(CN) – A 10th Circuit ruled that a 2003 Congressional rider mooted an environmental lawsuit over the Rio Grande silvery minnow.
Defenders of Wildlife, Forest Guardians and four other environmental organizations contended that the minnow, listed as endangered in 1994, was threatened by low stream flow in the Middle Rio Grande, a valley where human populations also vie for water resources.
Though the minnow once ranged across New Mexico and Texas, now it can only be found along a 60-mile stretch of the Rio Grande south of Albuquerque.

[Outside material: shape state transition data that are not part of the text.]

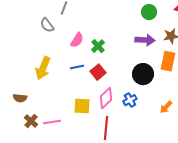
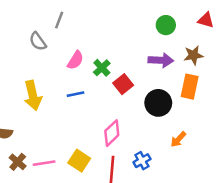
yellow arrow: (43, 68) -> (33, 95), turned -35
red square: (98, 72) -> (123, 84), moved
blue cross: (130, 100) -> (142, 161), moved
yellow square: (82, 106) -> (79, 161), moved, turned 30
orange arrow: (166, 107) -> (178, 139), moved

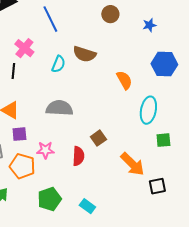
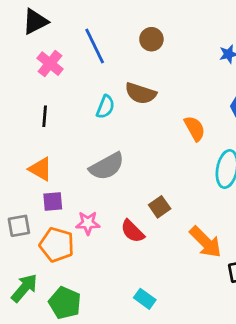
brown circle: (110, 14) -> (151, 39), moved
pink cross: (24, 48) -> (50, 64), moved
gray semicircle: (59, 108) -> (107, 166), turned 148
red semicircle: (78, 156) -> (132, 231), turned 132
green pentagon: (49, 199) -> (65, 303), moved, turned -30

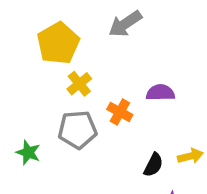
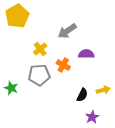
gray arrow: (125, 24) -> (67, 31), moved
yellow pentagon: (58, 43) -> (17, 16), moved

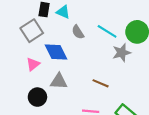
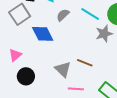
gray semicircle: (78, 32) -> (63, 15), turned 80
pink triangle: (33, 64) -> (15, 55), moved
gray triangle: (59, 81) -> (63, 69), moved, turned 42

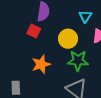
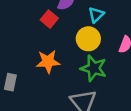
cyan triangle: (85, 16) -> (96, 15), moved

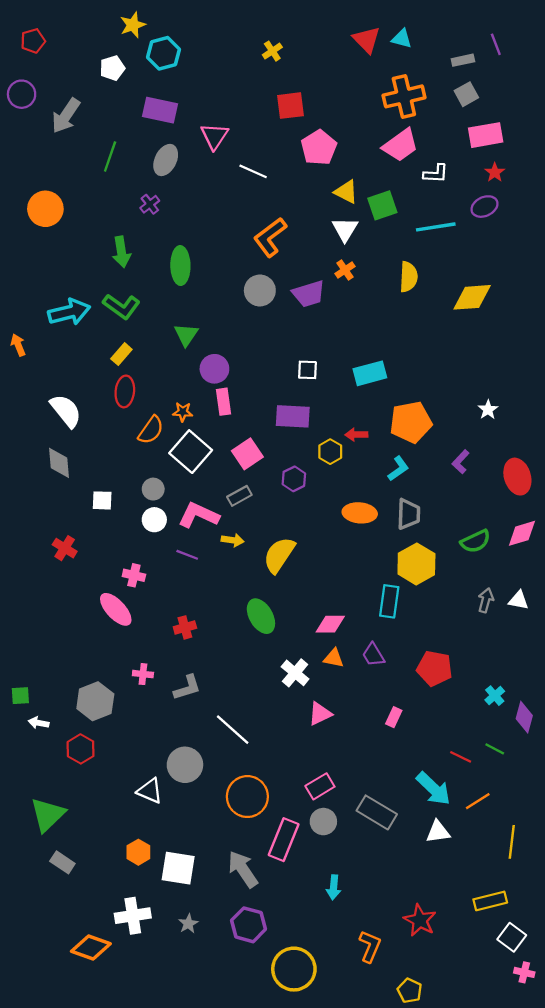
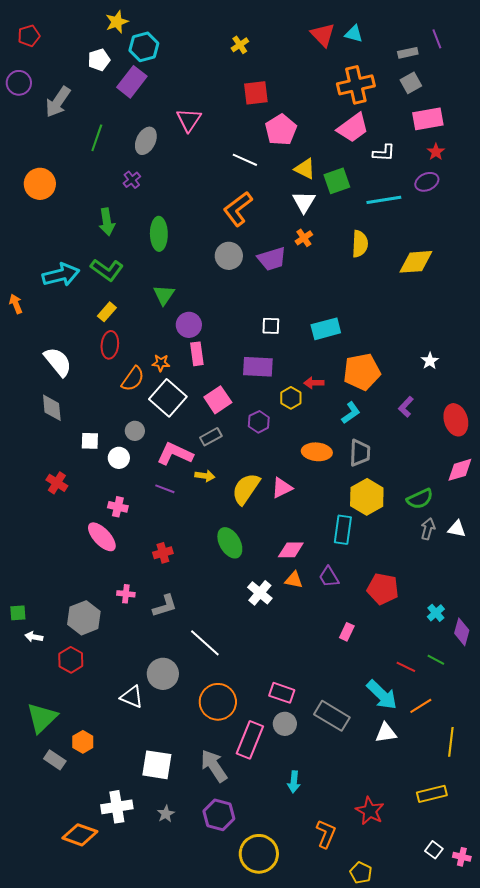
purple rectangle: (160, 110) -> (132, 82), moved, turned -64
white line: (253, 171) -> (245, 160), moved
white circle: (154, 520) -> (119, 458), moved
green semicircle: (475, 541) -> (420, 499), moved
pink triangle: (320, 714) -> (282, 488), moved
pink rectangle: (320, 786) -> (282, 693), turned 50
orange hexagon: (138, 852) -> (83, 742), moved
white square: (512, 937) -> (434, 850), moved, size x0.7

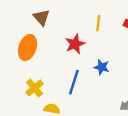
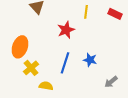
orange ellipse: (28, 47) -> (20, 47), moved
blue star: (102, 67) -> (90, 60), moved

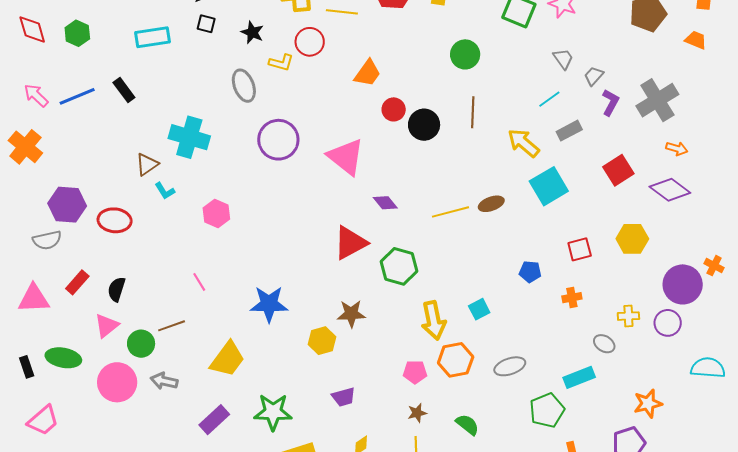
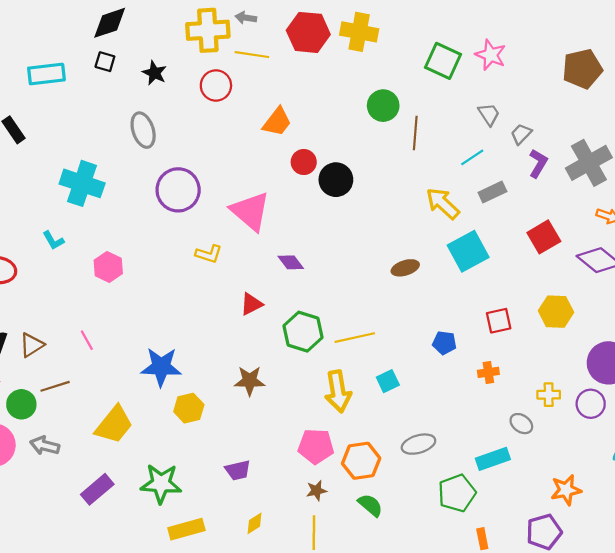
yellow L-shape: (281, 63) -> (209, 254), moved
brown line: (473, 112) -> (415, 133), moved
brown triangle: (147, 164) -> (32, 345), moved
yellow line: (450, 212) -> (355, 338), moved
red triangle: (350, 243) -> (251, 304), size x0.6
yellow hexagon: (322, 341) -> (189, 408), moved
orange hexagon: (456, 360) -> (361, 461), moved
pink pentagon: (415, 372) -> (316, 446), size x1.4

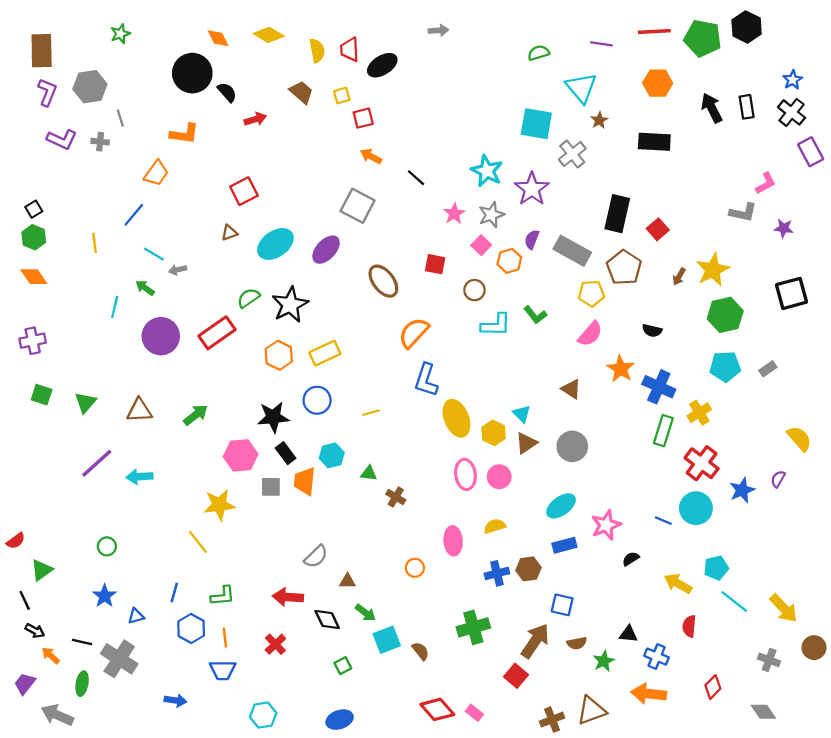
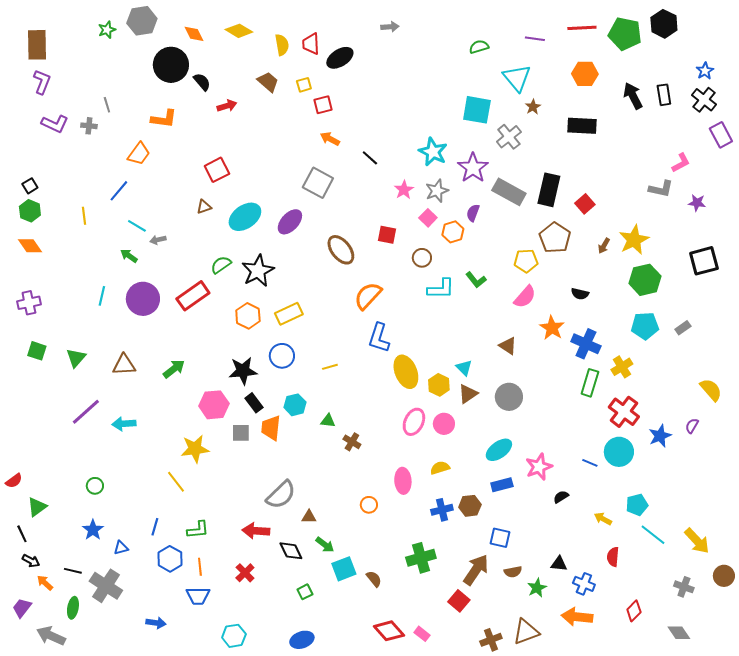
gray hexagon: (90, 87) -> (142, 21), moved
gray rectangle: (572, 251) -> (509, 192), moved
cyan line: (115, 307) -> (102, 296), moved
pink ellipse: (465, 474) -> (414, 422), turned 32
gray semicircle: (316, 557) -> (281, 495), size x1.4
yellow arrow: (678, 584) -> (603, 519), size x0.7

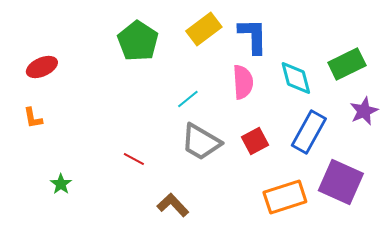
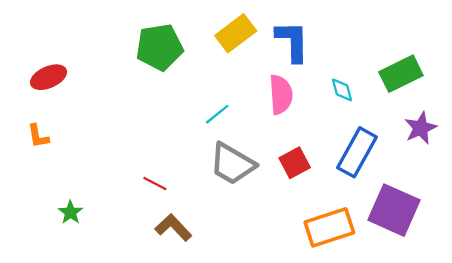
green pentagon: (138, 41) -> (159, 47), turned 30
cyan diamond: (296, 78) -> (342, 90), size x0.6
brown L-shape: (173, 205) -> (173, 227), moved

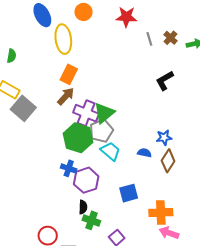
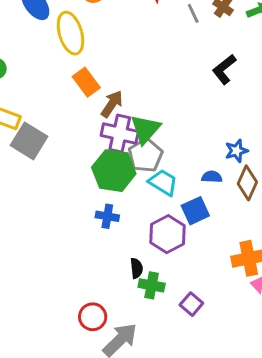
orange rectangle: (69, 74) -> (86, 82), turned -54
brown arrow: (66, 96) -> (112, 104), moved
purple hexagon: (86, 180) -> (168, 234), moved
blue square: (129, 193) -> (195, 211), moved

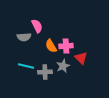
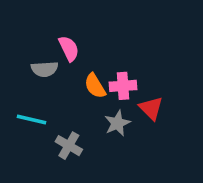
cyan line: (26, 66) -> (32, 119), moved
gray cross: (45, 72) -> (69, 146), moved, turned 32

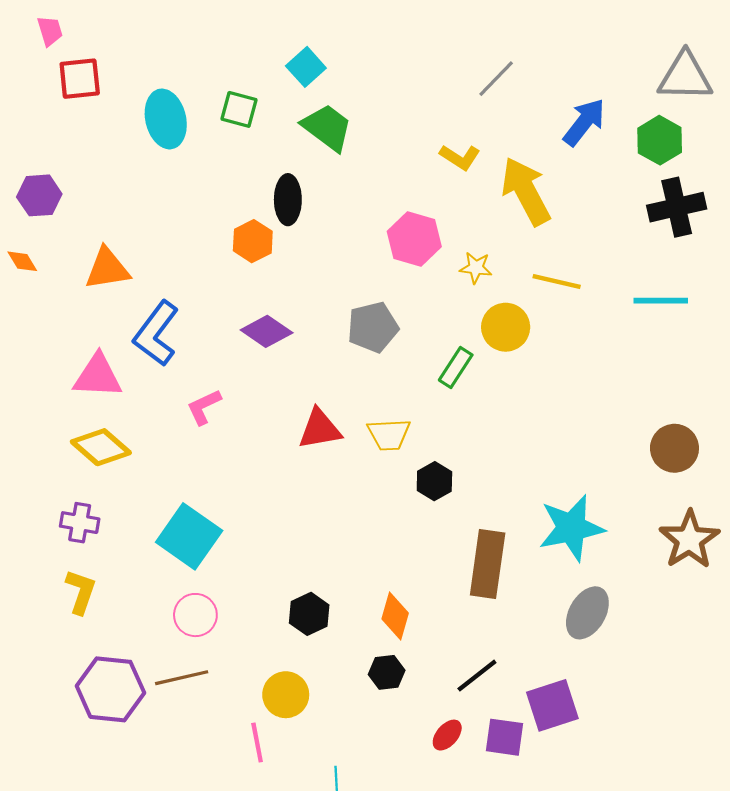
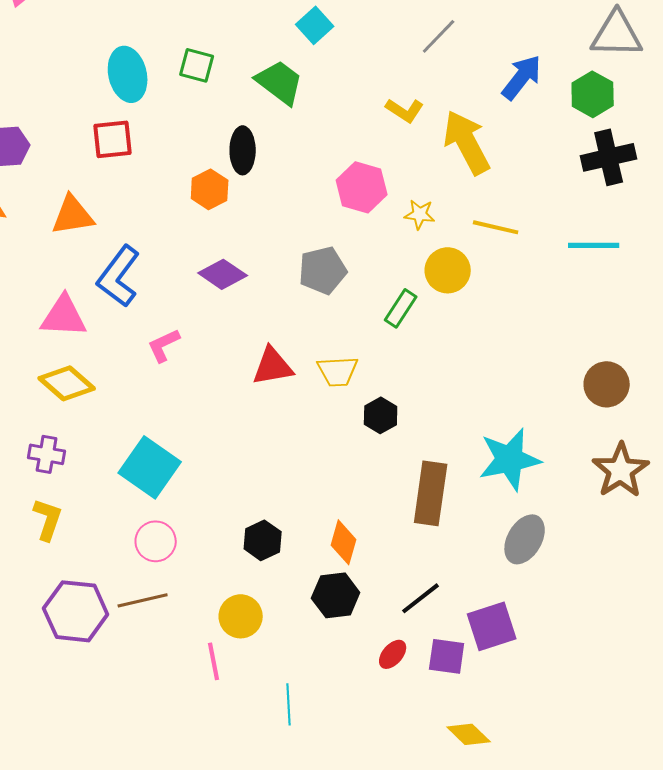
cyan square: (306, 67) -> (315, 25), moved
red square: (80, 79) -> (113, 139), moved
black hexagon: (387, 672) -> (336, 595), size x1.4

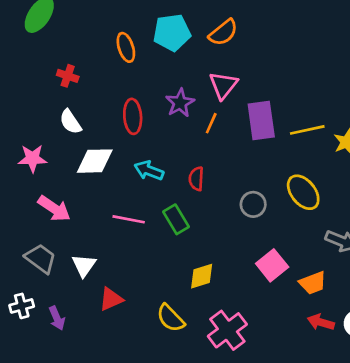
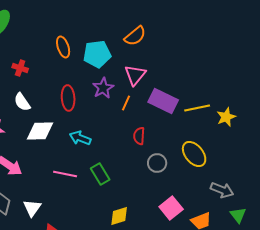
cyan pentagon: (172, 33) -> (97, 54), moved
purple rectangle: (261, 120) -> (163, 101), turned -56
red semicircle: (196, 179) -> (139, 136), moved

The environmentalists first brought suit over the minnow in 1999, claiming that the Bureau of Reclamation failed to consult with the Fish and Wildlife Service over affects of its activities, as required under the Endangered Species Act.
The groups filed two amended lawsuits challenging biological opinions for the fish from 2001 and 2002, in their third complaint seeking emergency relief due to drought, which the federal district court granted.
In 2003, while an appeal was pending, the agency issued a new opinion, this time consulting with the wildlife agency, which concluded that their actions would jeopardize the minnow.
Later that year and in 2004, Congress attached a series of riders to bills declaring the 2003 biological opinion valid until 2013 and putting resources in the San Juan-Chama Project, which imports Colorado River water to the Rio Grande basin, out of the bureau’s reach.
In 2005, the federal district court ruled that the environmental action could proceed despite the Congressional riders.
The Denver-based 10th Circuit Court dismissed the environmentalists’ suit and remanded the case for the trial court to vacate its 2002 and 2005 decisions.
The 2003 biological opinion created a new regulatory framework, wrote Judge Jerome Holmes, who was joined in his opinion by Judge Bobby Baldock.
The lower court had no jurisdiction in its rulings, since the environmentalists never challenged the 2003 biological opinion. Passage of the Congressional riders in 2003 basically made this impossible.
“The consultation process culminates in the issuance of a biological opinion,” Holmes wrote.
Chief Judge Robert Henry dissented, saying the case was not moot and arguing that the bureau must consult with other agencies over the full scope of its actions. The bureau should abide by the plain language of the Act, Henry concluded.